What a camera sees is defined by its transform and its Camera component. The transform position defines the viewpoint, its forward (Z) axis defines the view direction, and its and upward (Y) axis defines the top of the screen. Settings on the Camera component define the size and shape of the region that falls within the view. With these parameters set up, the camera can display what it currently “sees” to the screen. As the GameObject moves and rotates, the displayed view moves and rotates accordingly.
A camera in the real world, or indeed a human eye, sees the world in a way that makes objects look smaller the farther they are from the point of view. This well-known perspective effect is widely used in art and computer graphics and is important for creating a realistic scene. Naturally, Unity supports perspective cameras, but for some purposes, you want to render the view without this effect. For example, you might want to create a map or information display that is not supposed to appear exactly like a real-world object. A camera that does not diminish the size of objects with distance is referred to as orthographic and Unity cameras also have an option for this. The perspective and orthographic modes of viewing a scene are known as camera projections. (scene above from BITGEM)
Both perspective and orthographic cameras have a limit on how far they can “see” from their current position.

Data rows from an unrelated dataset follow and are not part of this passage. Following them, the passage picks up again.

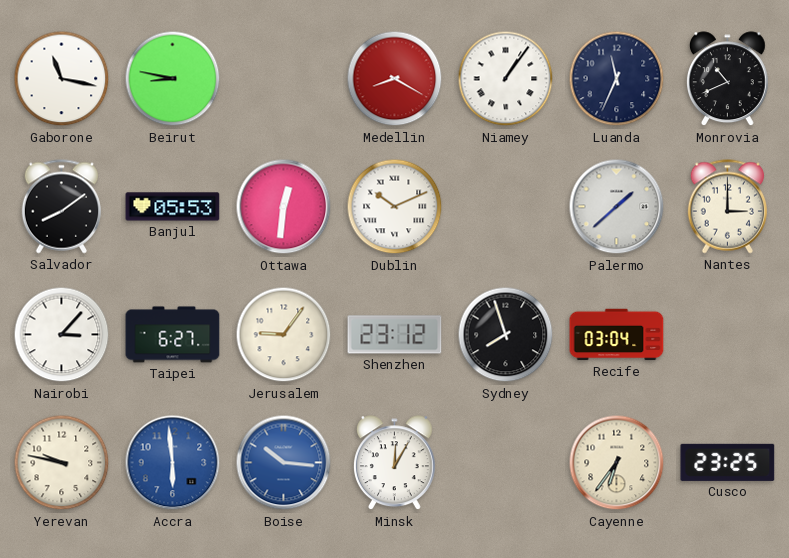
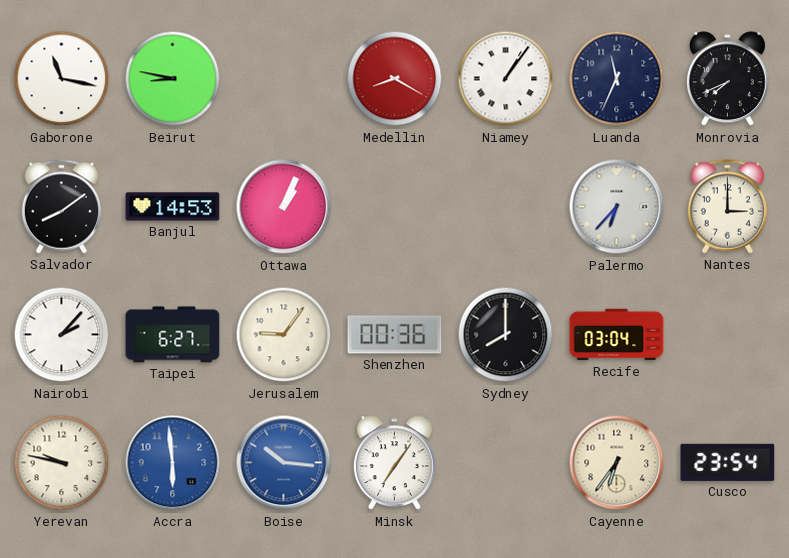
Monrovia: 10:41 -> 7:41
Banjul: 05:53 -> 14:53
Ottawa: 12:31 -> 1:04
Dublin: 10:11 -> none
Palermo: 1:38 -> 6:37
Nairobi: 3:07 -> 2:07
Shenzhen: 23:12 -> 00:36
Sydney: 7:57 -> 8:00
Minsk: 12:05 -> 7:06
Cusco: 23:25 -> 23:54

The limit is defined by a plane that is perpendicular to the camera’s forward (Z) direction. This is known as the far clipping plane since objects at a greater distance from the camera are “clipped” (ie, excluded from rendering). There is also a corresponding near clipping plane close to the camera - the viewable range of distance is that between the two planes.
Without perspective, objects appear the same size regardless of their distance. This means that the viewing volume of an orthographic camera is defined by a rectangular box extending between the two clipping planes.
When perspective is used, objects appear to diminish in size as the distance from camera increases. This means that the width and height of the viewable part of the scene grows with increasing distance. The viewing volume of a perspective camera, then, is not a box but a pyramidal shape with the apex at the camera’s position and the base at the far clipping plane. The shape is not exactly a pyramid, however, because the top is cut off by the near clipping plane; this kind of truncated pyramid shape is known as a frustum. Since its height is not constant, the frustum is defined by the ratio of its width to its height (known as the aspect ratio) and the angle between the top and bottom at the apex (known as the field of view or FOV). See the page about understanding the view frustum for a more detailed explanation.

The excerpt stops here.